Sunday, January 25, 2009

Homes of my childhood: Hornsby

Hunter Street Hornsby across the road from the house where Nurse Towles assisted me into this world.Not long after we left Hornsby, this entire area became prime real estate when slowly it became known that a major shopping centre was to be built and would occupy the ENTIRE block bounded by Florence, Hunter, Burdett and Albert streets. The house of my early childhood - in Hunter Street - became a concrete entry way to a multi-storey car park.

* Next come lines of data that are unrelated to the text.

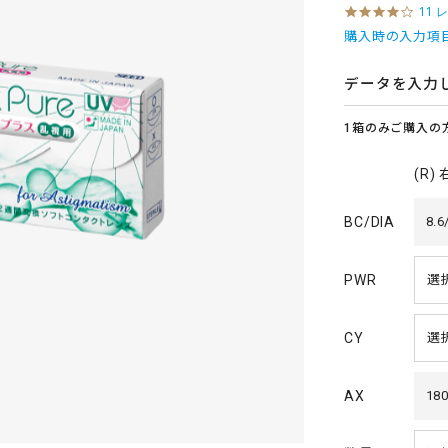
4
11 
.
購入時の入力項
0
s
t
データを入力
a
r
1箱のみご購入の
r
a
t
(R)
i
n
g
BC/DIA
8.6
PWR
CY
AX
180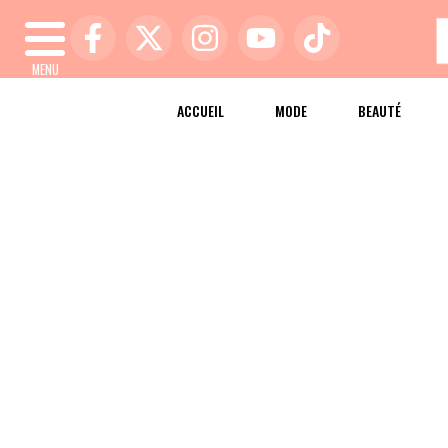
MENU
ACCUEIL
MODE
BEAUTÉ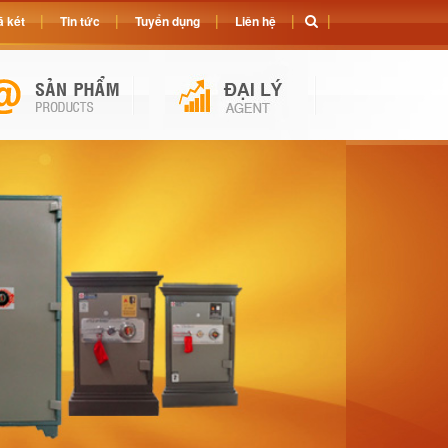
 két
Tin tức
Tuyển dụng
Liên hệ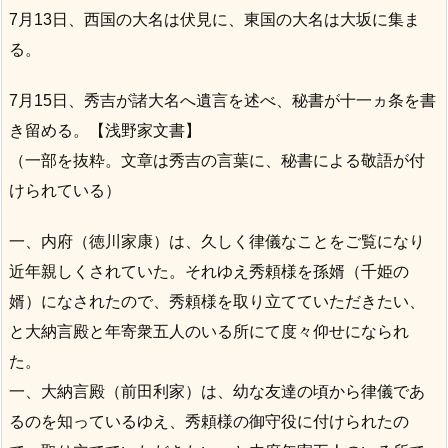
7月13日、西国の大名は伏見に、東国の大名は大坂に集ま
る。
7月15日、秀吉が諸大名へ遺言を述べ、秘書が十一ヵ条を書
き留める。【浅野家文書】
（一部を抜粋。文章は秀吉の言葉に、秘書による敬語が付
けられている）
一、内府（徳川家康）は、久しく律儀なことをご覧になり
近年親しくされていた。それゆえ秀頼様を孫婿（千姫の
婿）になされたので、秀頼様を取り立てていただきたい、
と大納言殿と年寄衆五人のいる所にて度々仰せになられ
た。
一、大納言殿（前田利家）は、幼な友達の頃から律儀であ
るのを知っているゆえ、秀頼様の御守役に付けられたの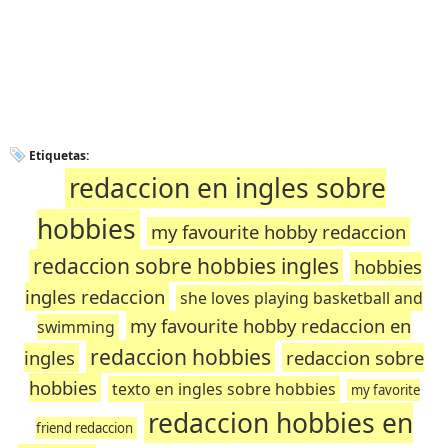
Etiquetas:
redaccion en ingles sobre
hobbies
my favourite hobby redaccion
redaccion sobre hobbies ingles
hobbies
ingles redaccion
she loves playing basketball and
my favourite hobby redaccion en
swimming
redaccion hobbies
ingles
redaccion sobre
hobbies
texto en ingles sobre hobbies
my favorite
redaccion hobbies en
friend redaccion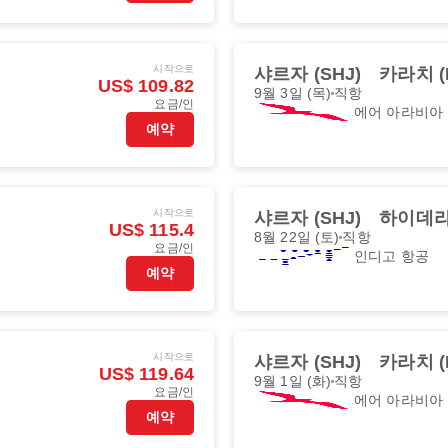
시작으로
샤르자 (SHJ)
카라치 (
US$ 109.82
9월 3일 (목)
직항
요금/인
에어 아라비아
예약
시작으로
샤르자 (SHJ)
하이데라바
US$ 115.4
8월 22일 (토)
직항
요금/인
인디고 항공
예약
시작으로
샤르자 (SHJ)
카라치 (
US$ 119.64
9월 1일 (화)
직항
요금/인
에어 아라비아
예약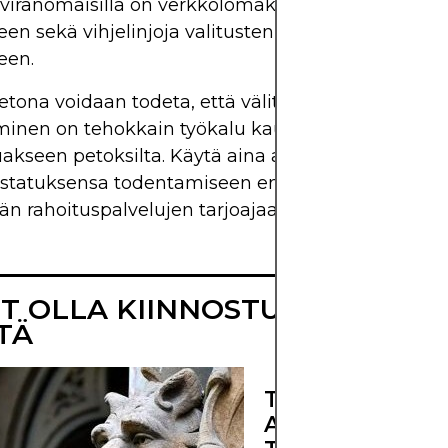
viranomaisilla on verkkolomakkeita kuluttajien h
en sekä vihjelinjoja valitusten ja tutkimusten
een.
tona voidaan todeta, että välittäjän toimiluvan
minen on tehokkain työkalu kauppiaan käytettävi
akseen petoksilta. Käytä aina aikaa heidän
ystatuksensa todentamiseen ennen kuin otat yhte
n rahoituspalvelujen tarjoajaan.
IT OLLA KIINNOSTUNUT MYÖS
TÄ
TÄRKEIMMÄT
ASIAT, JOTKA 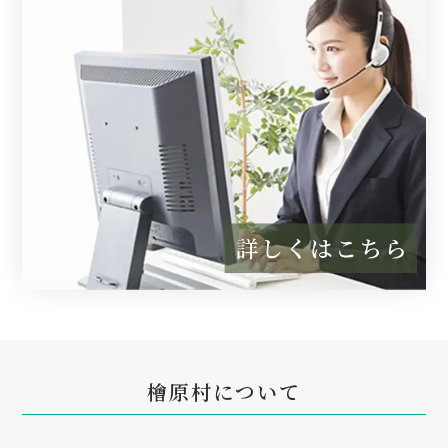
檜原村について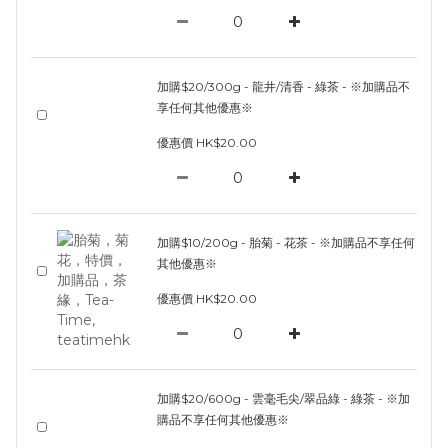
加購$20/300g - 龍井/清香 - 綠茶 - ※加購品不
享任何其他優惠※
優惠價 HK$20.00
加購$10/200g - 胎菊 - 花茶 - ※加購品不享任何
其他優惠※
優惠價 HK$20.00
加購$20/600g - 雲毫毛尖/翠品綠 - 綠茶 - ※加
購品不享任何其他優惠※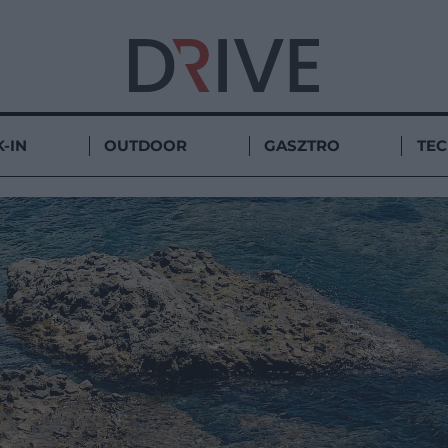
-IN
OUTDOOR
GASZTRO
TE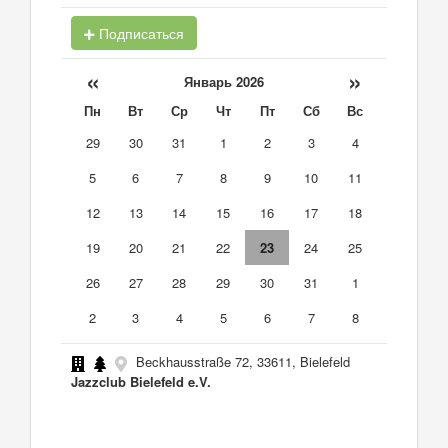
Подписаться
«
»
Январь 2026
Пн
Вт
Ср
Чт
Пт
Сб
Вс
29
30
31
1
2
3
4
5
6
7
8
9
10
11
12
13
14
15
16
17
18
19
20
21
22
23
24
25
26
27
28
29
30
31
1
2
3
4
5
6
7
8
Beckhausstraße 72, 33611, Bielefeld
Jazzclub Bielefeld e.V.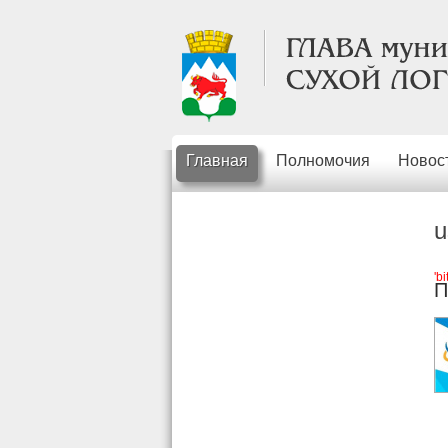
Главная
Полномочия
Новос
u
'b
П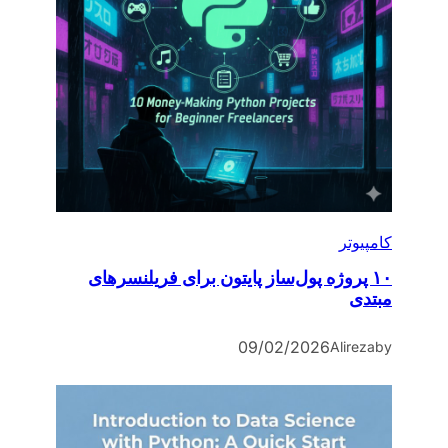
کامپیوتر
۱۰ پروژه پول‌ساز پایتون برای فریلنسرهای
مبتدی
09/02/2026
Alireza
by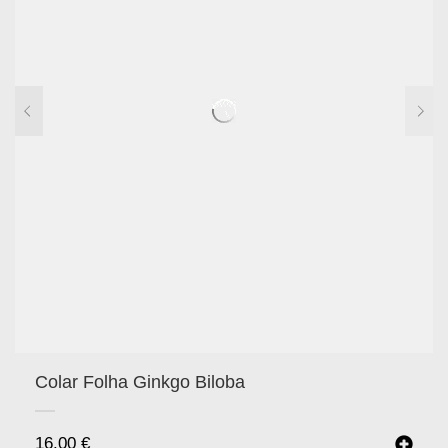
Colar Folha Ginkgo Biloba
16.00
€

However, we had departed for greener climes prior to this calamitous event. In my time, the block was split with both east and west backing onto Albert Lane: an ideal arrangement enabling children ease of access from one yard to another, through veggie gardens, skirting coal heaps and over fences laden with chokoes. Dinkies and trykes competed with rickety billy-carts down the gentle incline from Florence to Burdett.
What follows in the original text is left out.